Three data files sourced from blogs, news, and twitter were read into R. The news file had hidden null characters preventing a full file read and these null characters required hand deletion with Notepad++ prior to file loading.

f_names	f_size	f_lines	n_char	n_words	pct_n_char	pct_lines	pct_words
blogs	200.4242	899288	208361438	37334131	0.36	0.21	0.37
news	196.2775	1010242	203791400	34372528	0.35	0.24	0.34
twitter	159.3641	2360148	162385035	30373583	0.28	0.55	0.30

Processing files of this size pushed up against R’s memory limits and ran slowly. To facilitate analysis, we sampled ten percent of the lines from each file. We cleaned the sample and created n-grams. To further speed processing, we subsetted the n-grams to those that covered 90% of the sample phrases. A fully reproducible version of this data analysis is available on Github.

Uni-grams

The corpora are populated with many acronyms and abbreviations such as “rt” for re-tweet, “lol” for laugh out loud, “ic” for I see. Notably, we chose to leave the short hand “im” for I am and “dont” for don’t / do not as is, hence they show up as uni-grams.

Uni-gram Wordcloud

Word distribution can be summarized with a word cloud, where word size/color represents frequency. The words, “im”, and “time” show up as most frequent followed by “people”, “dont”, “day”, and “love”. This is a popular visual method, but we prefer the relative frequency column plots shown below.

Uni-grms, By Source

The different files - blogs, news, twitter - had different word relative frequencies. Notice that in terms of most frequent words, “rt” occurs only on twitter, “ic” and “donc” only in blogs, and “city”, “percent”, “county” only in news.

Uni-gram Distribution

Distributions were created for each set of n-grams, based on relative frequency.

Bi-gram Distribution

Tri-gram Distribution

Quad-gram Distribution

N-gram Prediction Model

I anticipate using the n-gram tables created for bi-gram, tri-grams, and quad-grams as the basis for prediction. The user will input a word, the model will find the bi-gram with the greatest relative frequency given that word. Similarly, the tri-gram table will be used for making predictions from two word entries and so on.
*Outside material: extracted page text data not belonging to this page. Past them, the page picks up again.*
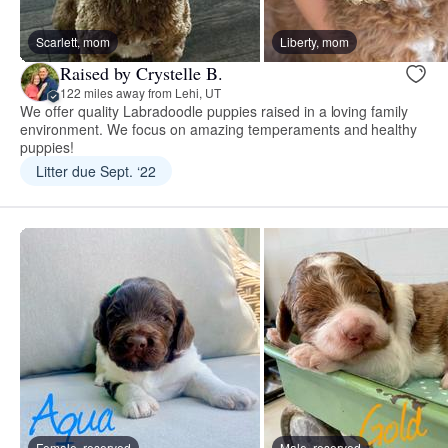
Scarlett, mom
Liberty, mom
Raised by Crystelle B.
122 miles away from Lehi, UT
We offer quality Labradoodle puppies raised in a loving family
environment. We focus on amazing temperaments and healthy
puppies!
Litter due Sept. ‘22
Female, reserved
Male, reserved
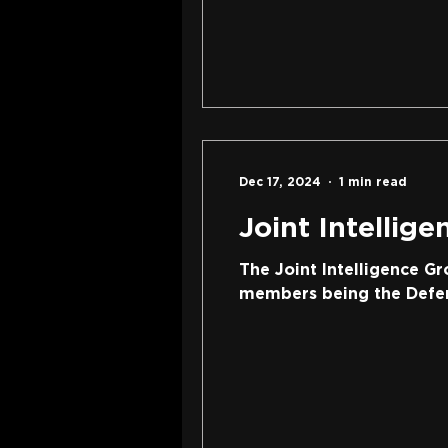
Dec 17, 2024
1 min read
Joint Intellig
The Joint Intelligence Gr
members being the Defenc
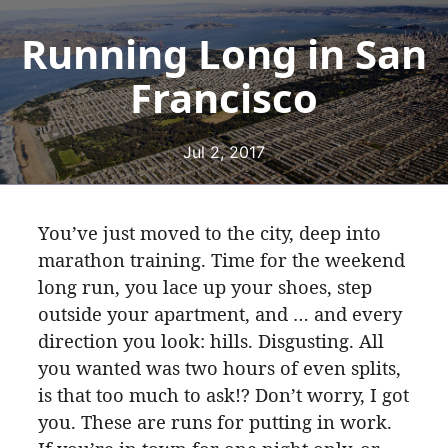
Running Long in San
Francisco
Jul 2, 2017
You’ve just moved to the city, deep into
marathon training. Time for the weekend
long run, you lace up your shoes, step
outside your apartment, and … and every
direction you look: hills. Disgusting. All
you wanted was two hours of even splits,
is that too much to ask!? Don’t worry, I got
you. These are runs for putting in work.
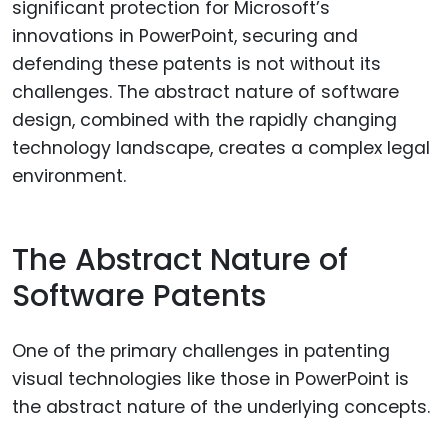
significant protection for Microsoft’s
innovations in PowerPoint, securing and
defending these patents is not without its
challenges. The abstract nature of software
design, combined with the rapidly changing
technology landscape, creates a complex legal
environment.
The Abstract Nature of
Software Patents
One of the primary challenges in patenting
visual technologies like those in PowerPoint is
the abstract nature of the underlying concepts.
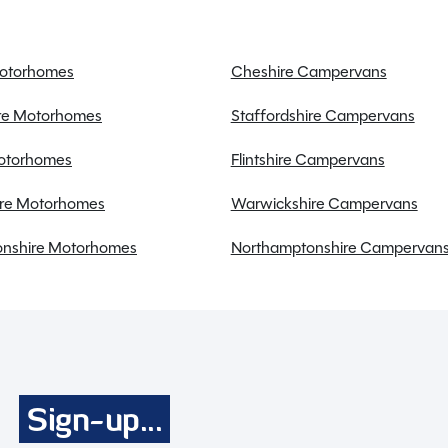
Discounted service rates
Motorhomes
Cheshire Campervans
ire Motorhomes
Staffordshire Campervans
Motorhomes
Flintshire Campervans
re Motorhomes
Warwickshire Campervans
a fantastic choice for couples seeking adventure on the
nshire Motorhomes
Northamptonshire Campervan
 in excellent condition, offering a snug retreat
 2.3 metres wide, this caravan is the perfect balance of
 layout ensures privacy and convenience, while the
and sleeping arrangements for two. Equipped with
, and a solar panel, this caravan is designed for
zer, and microwave allow you to prepare home-cooked
Sign-up...
system ensures you stay cosy whatever the weather.
-grid, the Swift Alpine 2 has everything you need for a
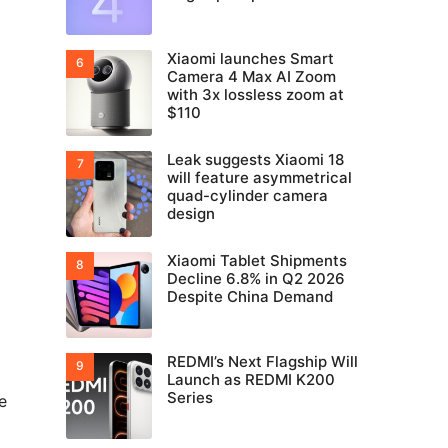
Xiaomi launches Smart
Camera 4 Max AI Zoom
with 3x lossless zoom at
$110
Leak suggests Xiaomi 18
will feature asymmetrical
quad-cylinder camera
design
Xiaomi Tablet Shipments
Decline 6.8% in Q2 2026
Despite China Demand
REDMI’s Next Flagship Will
Launch as REDMI K200
Series
e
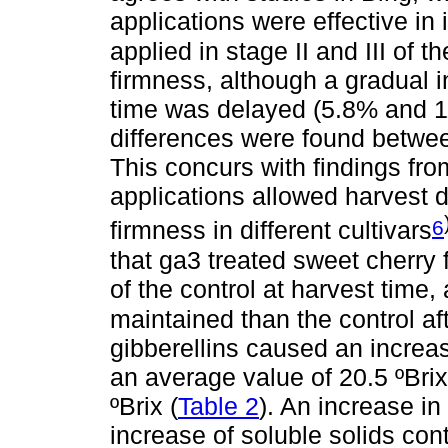
applications were effective in 
applied in stage II and III of 
firmness, although a gradual 
time was delayed (5.8% and 11.
differences were found betwee
This concurs with findings fr
applications allowed harvest 
6
firmness in different cultivars
that ga3 treated sweet cherry f
of the control at harvest time,
maintained than the control af
gibberellins caused an increas
an average value of 20.5 ºBrix
ºBrix (
Table 2
). An increase in
increase of soluble solids co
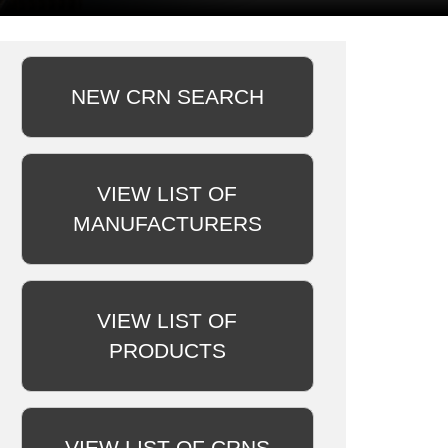
NEW CRN SEARCH
VIEW LIST OF
MANUFACTURERS
VIEW LIST OF
PRODUCTS
VIEW LIST OF CRNS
word1	word2	word3	word4	n	proportion	coverage
the	end	of	the	806	8.93e-05	0.0000893
at	the	end	of	656	7.27e-05	0.0001619
the	rest	of	the	651	7.21e-05	0.0002340
for	the	first	time	613	6.79e-05	0.0003019
at	the	same	time	506	5.60e-05	0.0003580
is	going	to	be	482	5.34e-05	0.0004113

Notice in the guad-gram table, that the 4-grams are separated by word and arranged by relative frequency. When the user inputs three words, the model matches those words and then finds the fourth word with the greatest relative frequency. Cases where there is no match, or where more than three words are entered, will have random completion.